Invero, come si è più volte rilevato, nel caso di specie dalla sentenza impugnata e dallo stesso ricorso non emerge che oggetto di contestazione fosse stata la violazione dell’obbligo di comunicazione o di informazione gravante sul collegio sindacale e comunque sul suo presidente.

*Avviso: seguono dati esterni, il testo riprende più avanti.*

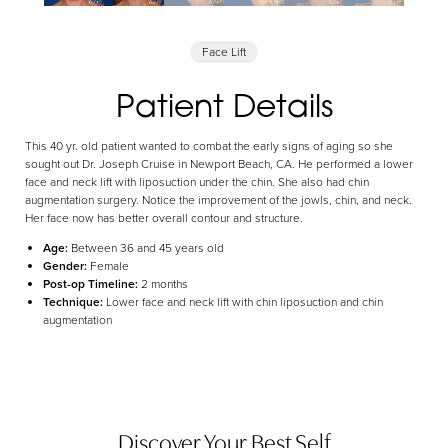
Aa
Face Lift
Dyslexia Friendly
Hide Images
Patient Details
This 40 yr. old patient wanted to combat the early signs of aging so she
sought out Dr. Joseph Cruise in Newport Beach, CA. He performed a lower
face and neck lift with liposuction under the chin. She also had chin
augmentation surgery. Notice the improvement of the jowls, chin, and neck.
Her face now has better overall contour and structure.
Age:
Between 36 and 45 years old
Gender:
Female
Post-op Timeline:
2 months
Technique:
Lower face and neck lift with chin liposuction and chin
augmentation
Discover Your Best Self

In conclusione, il ricorso deve essere rigettato, con conseguente condanna della ricorrente, in applicazione del principio della soccombenza, al pagamento in favore del resistente delle spese del giudizio di legittimità, come liquidate in dispositivo.

P.Q.M.

La Corte rigetta il ricorso; condanna la ricorrente al pagamento delle spese del giudizio di legittimità, che liquida in complessivi Euro 3.200,00, di cui Euro 3.000,00 per onorari, oltre alle spese generali e agli accessori di legge.

Così deciso in Roma, nella Camera di consiglio della Sezione Seconda civile della Corte suprema di Cassazione, il 16 novembre 2011.